However, users usually engage in a long sequence of behaviors on Taobao, such as browsing, clicking and purchasing commodities. It is hoped that the relevant information of the user can be analyzed from this behavior sequence. So, similar to natural language processing, multiple words can be embedding into a sentence in sequence. Here, LSTM can be used to embed multiple behaviors into behavior sequence. The difference from the original LSTM is that the input information here includes two aspects, commodity characteristics and behavior description. I believe you all know that LSTM is a kind of RNN (recurrent neural network). Its innovation is that it includes many gates. On the one hand, it can ensure that the phenomenon of gradient disappearance or gradient explosion will not occur during network training, and on the other hand, it can emphasize or weaken some individuals in the sequence. In general RNN, every element in the sequence is equal, but in LSTM, weights can be set for individuals to indicate which elements can be emphasized and which elements can be ignored, which will have an important impact on user behavior learning. For example, a click a user made six months ago is significantly more important than a transaction a user made recently. So how does that show up in the model? Here, the user’s behavior description is placed in three gates, namely forget gate, input gate and Output gate. The user behavior description can determine what needs to be noticed and what needs to be ignored in a user behavior. Therefore, Property Gated LSTM with the structure shown in the following figure is proposed:

In the figure above, P represents property, e represents embedding, H (t-1) represents the output of the previous LSTM, and h(t) represents the output of the current LSTM. The specific Property Gated LSTM formula is as follows:

After LSTM network, Taobao also added attention Net mechanism to imitate natural language processing. Its function is similar to gate, and it can also determine the importance degree of behavior.
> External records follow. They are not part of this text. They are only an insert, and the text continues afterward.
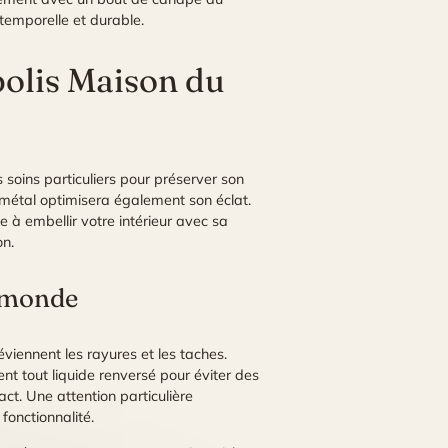
temporelle et durable.
polis Maison du
soins particuliers pour préserver son
e métal optimisera également son éclat.
 à embellir votre intérieur avec sa
on.
u monde
viennent les rayures et les taches.
nt tout liquide renversé pour éviter des
act. Une attention particulière
fonctionnalité.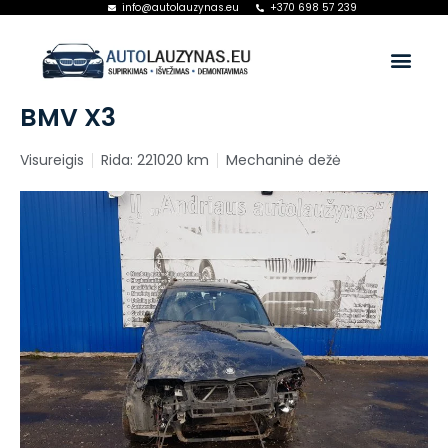
info@autolauzynas.eu
+370 698 57 239
BMV X3
Visureigis
Rida: 221020 km
Mechaninė dežė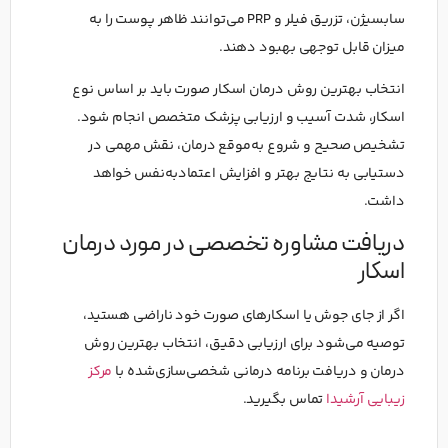
سابسیژن، تزریق فیلر و PRP می‌توانند ظاهر پوست را به
میزان قابل توجهی بهبود دهند.
انتخاب بهترین روش درمان اسکار صورت باید بر اساس نوع
اسکار، شدت آسیب و ارزیابی پزشک متخصص انجام شود.
تشخیص صحیح و شروع به‌موقع درمان، نقش مهمی در
دستیابی به نتایج بهتر و افزایش اعتمادبه‌نفس خواهد
داشت.
دریافت مشاوره تخصصی در مورد درمان
اسکار
اگر از جای جوش یا اسکارهای صورت خود ناراضی هستید،
توصیه می‌شود برای ارزیابی دقیق، انتخاب بهترین روش
درمان و دریافت برنامه درمانی شخصی‌سازی‌شده با
مرکز
زیبایی آرشیدا
تماس بگیرید.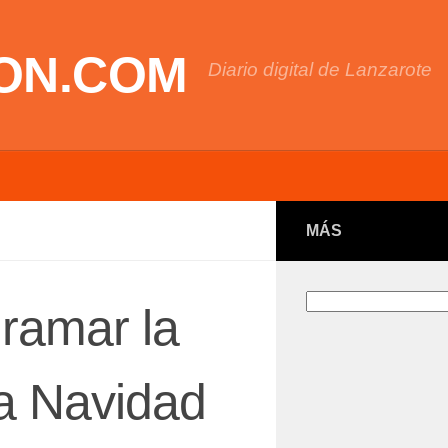
ON.COM
Diario digital de Lanzarote
MÁS
Buscar
ramar la
la Navidad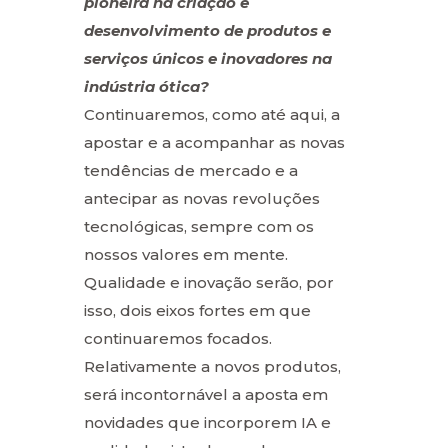
pioneira na criação e
desenvolvimento de produtos e
serviços únicos e inovadores na
indústria ótica?
Continuaremos, como até aqui, a
apostar e a acompanhar as novas
tendências de mercado e a
antecipar as novas revoluções
tecnológicas, sempre com os
nossos valores em mente.
Qualidade e inovação serão, por
isso, dois eixos fortes em que
continuaremos focados.
Relativamente a novos produtos,
será incontornável a aposta em
novidades que incorporem IA e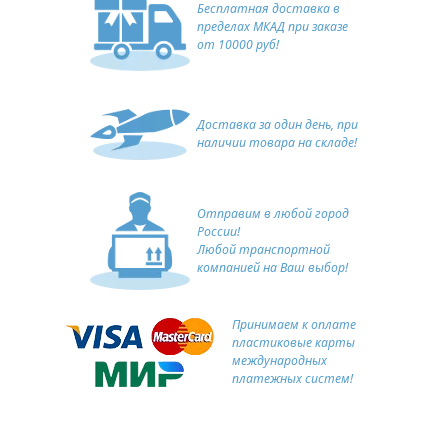
Бесплатная доставка в
пределах МКАД при заказе
от 10000 руб!
Доставка за один день, при
наличии товара на складе!
Отправим в любой город
России!
Любой транспортной
компанией на Ваш выбор!
Принимаем к оплате
пластиковые карты
международных
платежных систем!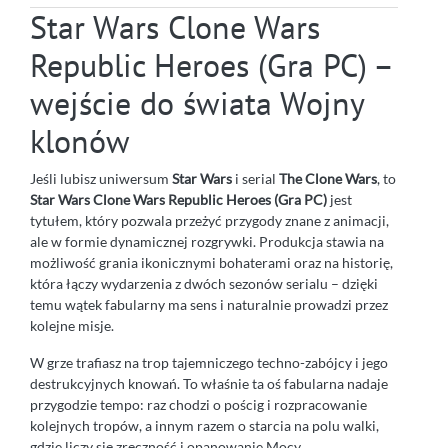
Star Wars Clone Wars
Republic Heroes (Gra PC) –
wejście do świata Wojny
klonów
Jeśli lubisz uniwersum
Star Wars
i serial
The Clone Wars
, to
Star Wars Clone Wars Republic Heroes (Gra PC)
jest
tytułem, który pozwala przeżyć przygody znane z animacji,
ale w formie dynamicznej rozgrywki. Produkcja stawia na
możliwość grania ikonicznymi bohaterami oraz na historię,
która łączy wydarzenia z dwóch sezonów serialu – dzięki
temu wątek fabularny ma sens i naturalnie prowadzi przez
kolejne misje.
W grze trafiasz na trop tajemniczego techno-zabójcy i jego
destrukcyjnych knowań. To właśnie ta oś fabularna nadaje
przygodzie tempo: raz chodzi o pościg i rozpracowanie
kolejnych tropów, a innym razem o starcia na polu walki,
gdzie liczy się zręczność i opanowanie Mocy.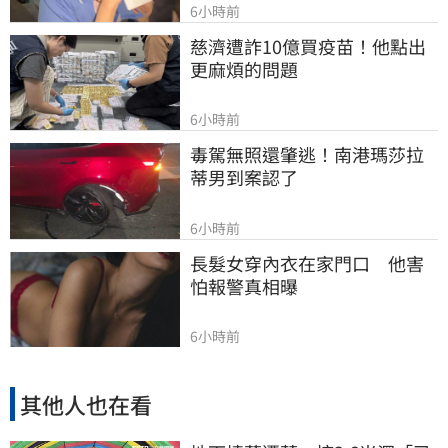
6小時前
慈濟遭詐10億買疫苗！他點出
更麻煩的問題
6小時前
毒駕無照還肇逃！南港瑪莎拉
蒂男到案認了
6小時前
長髮女穿內衣在家門口　他害
怕報警真相曝
6小時前
其他人也在看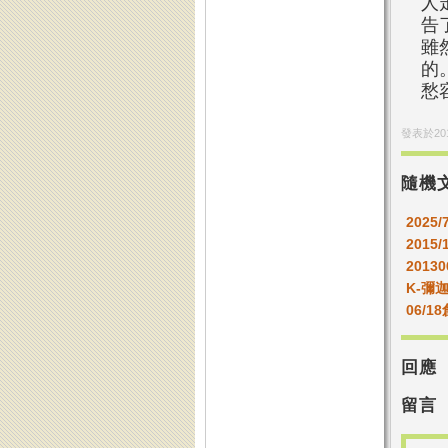
人
告
雖
的
愁
發表於
20
隨機
2025/
2015/
201
K-彌
06/1
回應
留言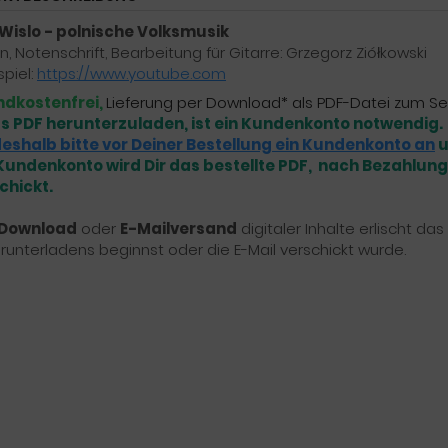
 Wislo - polnische Volksmusik
n, Notenschrift, Bearbeitung für Gitarre: Grzegorz Ziółkowski
spiel:
https://www.youtube.com
ndkostenfrei,
Lieferung per Download* als PDF-Datei zum Se
s PDF herunterzuladen, ist ein Kundenkonto notwendig.
eshalb bitte vor Deiner Bestellung ein Kundenkonto an
u
undenkonto wird Dir das bestellte PDF, nach Bezahlung,
chickt.
Download
oder
E-Mailversand
digitaler Inhalte erlischt d
runterladens beginnst oder die E-Mail verschickt wurde.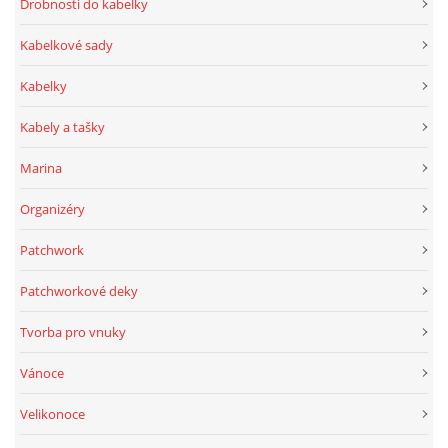
Drobnosti do kabelky
Kabelkové sady
Kabelky
Kabely a tašky
Marina
Organizéry
Patchwork
Patchworkové deky
Tvorba pro vnuky
Vánoce
Velikonoce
However, different from gates, gates can only determine the importance of behavior according to the information of the current behavior. Attention Net mechanism can add some additional information, such as user query information and user information. User will include the user’s age, gender, purchasing power, purchasing preference and other information. Query contains its own ID, participle, and some inside information. The details are shown in the figure below:

Assume that 30 user behavior sequences are input and LSTM outputs 30 vector results H. Attention NET mechanism will determine the importance of h output and finally conduct pooling. For example, a user clicks to browse a dress, then buys a phone, browses some sweeping robots, laptops, etc. If the user enters query as iPhone at this time, the importance of clothing records in the user’s behavior is significantly reduced, because these records cannot reflect the user’s current interests, while the previous behavior records about mobile phones can more express the user’s current interests.

3. Multi-tasks model

After Embedding, user behavior sequence goes through LSTM layer, then attention NET is used for pooling, and finally a 256-dimensional vector user expression is obtained. Assuming you have such a generic user expression, prepare to apply it to the following five tasks.

The first task is THE CTR estimation task, which is commonly used in advertising and ranking recommendations, such as estimating the user’s click rate for a certain movie, video or music. Taobao uses CTR to estimate how many clicks a user has on certain products. The likelihood function is mainly used in the formula. The input includes 256-bit user representation and embedding of goods, which is shared by embedding in the user behavior sequence. These inputs are then routed through a three-layer network to produce an estimated result.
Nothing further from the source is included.